AI Personal Learning
and practical guidance

ExtractThinker: extracting and classifying documents into structured data to optimize the document processing flow

General Introduction

ExtractThinker is a flexible document intelligence tool that utilizes Large Language Models (LLMs) to extract and classify structured data from documents, providing a seamless ORM-like document processing workflow. It supports a variety of document loaders, including Tesseract OCR, Azure Form Recognizer, AWS Textract, and Google Document AI, among others. Users can define custom extraction contracts using Pydantic models for accurate data extraction. The tool also supports asynchronous processing, multi-format document processing (e.g., PDF, images, spreadsheets, etc.), and integrates with a variety of LLM providers (e.g., OpenAI, Anthropic, Cohere, etc.).

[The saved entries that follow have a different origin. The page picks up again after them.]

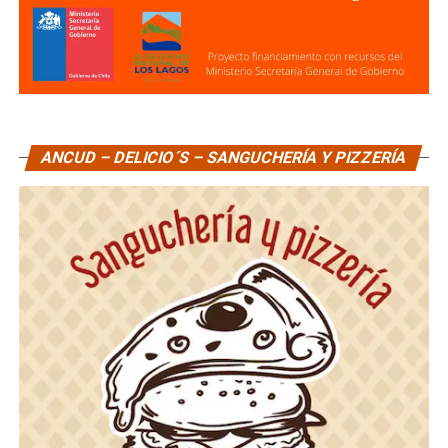
ANCUD – DELICIO´S – SANGUCHERÍA Y PIZZERÍA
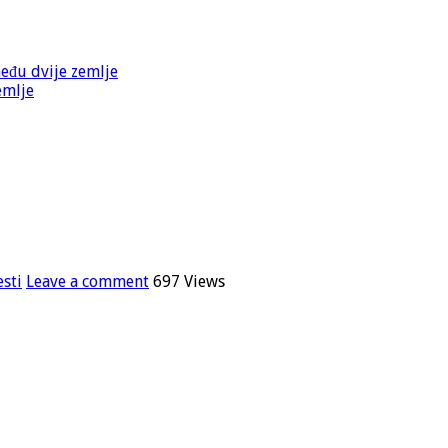
među dvije zemlje
emlje
esti
Leave a comment
697 Views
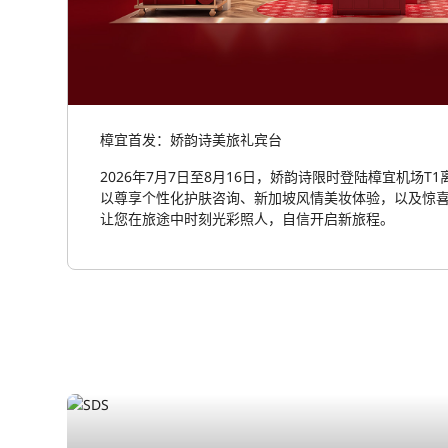
樟宜首发：娇韵诗美旅礼宾台
2026年7月7日至8月16日，娇韵诗限时登陆樟宜机场
以尊享个性化护肤咨询、新加坡风情美妆体验，以及惊
让您在旅途中时刻光彩照人，自信开启新旅程。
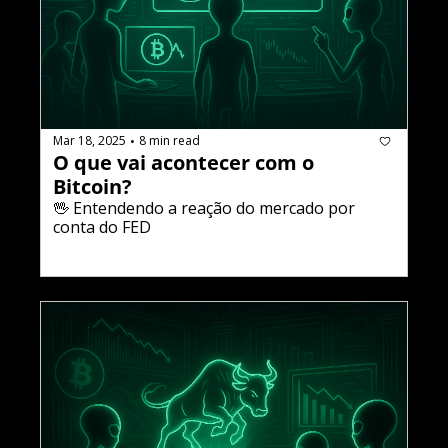
Mar 18, 2025
8 min read
•
O que vai acontecer com o 
Bitcoin?
🖖 Entendendo a reação do mercado por 
conta do FED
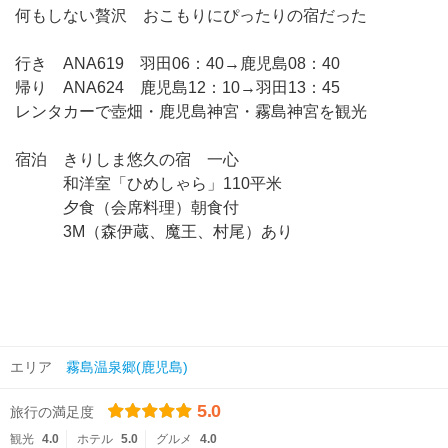
何もしない贅沢 おこもりにぴったりの宿だった
行き ANA619 羽田06：40→鹿児島08：40
帰り ANA624 鹿児島12：10→羽田13：45
レンタカーで壺畑・鹿児島神宮・霧島神宮を観光
宿泊 きりしま悠久の宿 一心
和洋室「ひめしゃら」110平米
夕食（会席料理）朝食付
3M（森伊蔵、魔王、村尾）あり
エリア
霧島温泉郷(鹿児島)
5.0
旅行の満足度
観光
4.0
ホテル
5.0
グルメ
4.0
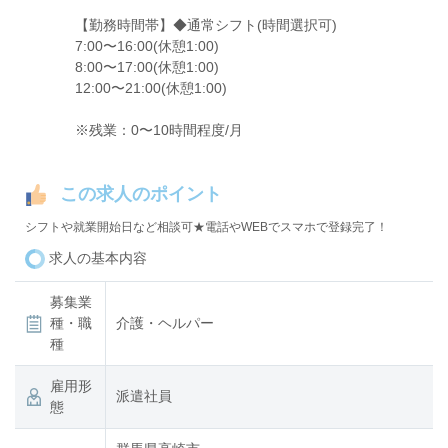
【勤務時間帯】◆通常シフト(時間選択可)
7:00〜16:00(休憩1:00)
8:00〜17:00(休憩1:00)
12:00〜21:00(休憩1:00)
※残業：0〜10時間程度/月
この求人のポイント
シフトや就業開始日など相談可★電話やWEBでスマホで登録完了！
求人の基本内容
募集業
種・職
介護・ヘルパー
種
雇用形
派遣社員
態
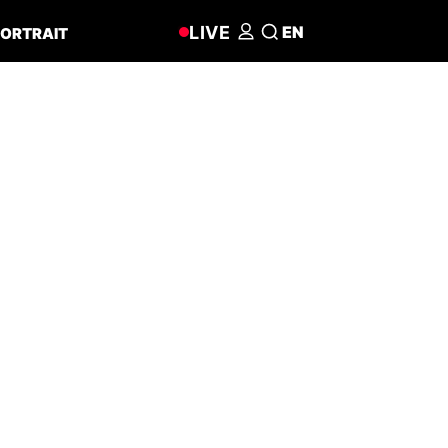
LIVE
EN
ORTRAIT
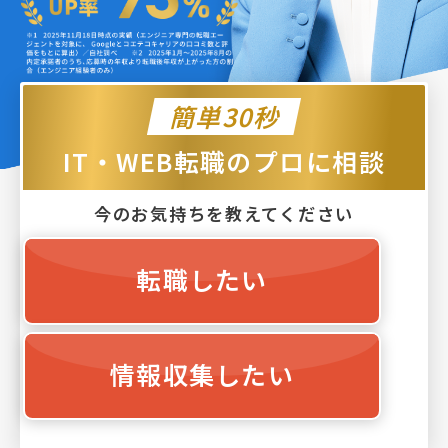
簡単30秒
IT・WEB転職のプロに相談
今のお気持ちを教えてください
転職したい
情報収集したい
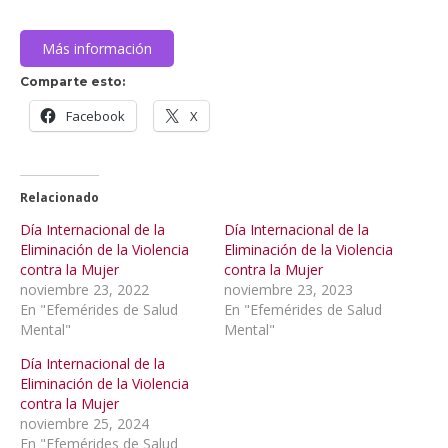
Más información
Comparte esto:
Facebook
X
Relacionado
Día Internacional de la
Día Internacional de la
Eliminación de la Violencia
Eliminación de la Violencia
contra la Mujer
contra la Mujer
noviembre 23, 2022
noviembre 23, 2023
En "Efemérides de Salud
En "Efemérides de Salud
Mental"
Mental"
Día Internacional de la
Eliminación de la Violencia
contra la Mujer
noviembre 25, 2024
En "Efemérides de Salud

ExtractThinker: Extracting and Classifying Documents as Structured Data to Optimize Document Processing-1


 

Function List

  • Flexible Document Loader: Support for multiple document loaders, including Tesseract OCR, Azure Form Recognizer, AWS Textract, and Google Document AI.
  • Customized withdrawal contracts: Define custom extraction contracts using Pydantic models for accurate data extraction.
  • Advanced Classification: Classify documents or document sections using custom classifications and policies.
  • asynchronous processing: Efficient processing of large documents using asynchronous processing.
  • Multi-format support: Seamlessly handle a variety of document formats such as PDF, images, spreadsheets, and more.
  • ORM style interactions: Interacts with documentation and LLMs in ORM style for easy development.
  • segmentation strategy: Implement lazy or eager segmentation strategies to process documents by page or as a whole.
  • Integration with LLM: Easily integrate with different LLM providers (e.g. OpenAI, Anthropic, Cohere, etc.).

 

Using Help

Installation process

  1. Install ExtractThinker: Install ExtractThinker using pip:
   pip install extract_thinker

Guidelines for use

Basic Extraction Example

The following example demonstrates how to use PyPdf to load a document and extract specific fields defined in a contract:

import os
from dotenv import load_dotenv
from extract_thinker import Extractor, DocumentLoaderPyPdf, Contract
load_dotenv()
class InvoiceContract(Contract).
invoice_number: str
invoice_date: str
# Set the path to the Tesseract executable file
test_file_path = os.path.join("path_to_your_files", "invoice.pdf")
# Initialize the extractor
extractor = Extractor()
extractor.load_document_loader(DocumentLoaderPyPdf())
extractor.load_llm("gpt-4o-mini") # or any other supported models
# extract data from the document
result = extractor.extract(test_file_path, InvoiceContract)
print("Invoice Number:", result.invoice_number)
print("Invoice Date:", result.invoice_date)

Categorization Example

ExtractThinker allows to categorize documents or document sections using custom classifications:

import os
from dotenv import load_dotenv
from extract_thinker import Extractor, Classification, Process, ClassificationStrategy
load_dotenv()
class CustomClassification(Classification).
Category: str
# Initialize the extractor
extractor = Extractor()
extractor.load_classification_strategy(ClassificationStrategy.CUSTOM)
# Define the classification strategy
classification = CustomClassification(category="Invoice")
# Classify data from documents
result = extractor.classify(test_file_path, classification)
print("Category:", result.category)

Detailed function operation flow

  1. Loading Documents: Load documents using supported document loaders (e.g. PyPdf, Tesseract OCR, etc.).
  2. Definition of withdrawal contracts: Define a custom extraction contract using the Pydantic model, specifying the fields to be extracted.
  3. Initialize the extractor: Create an Extractor instance and load the document loader and LLM model.
  4. Extract data: Call extract method extracts data from the document and returns results based on contractually defined fields.
  5. Category Documents: To classify a document or part of a document using a custom classification policy, call the classify method to get the classification results.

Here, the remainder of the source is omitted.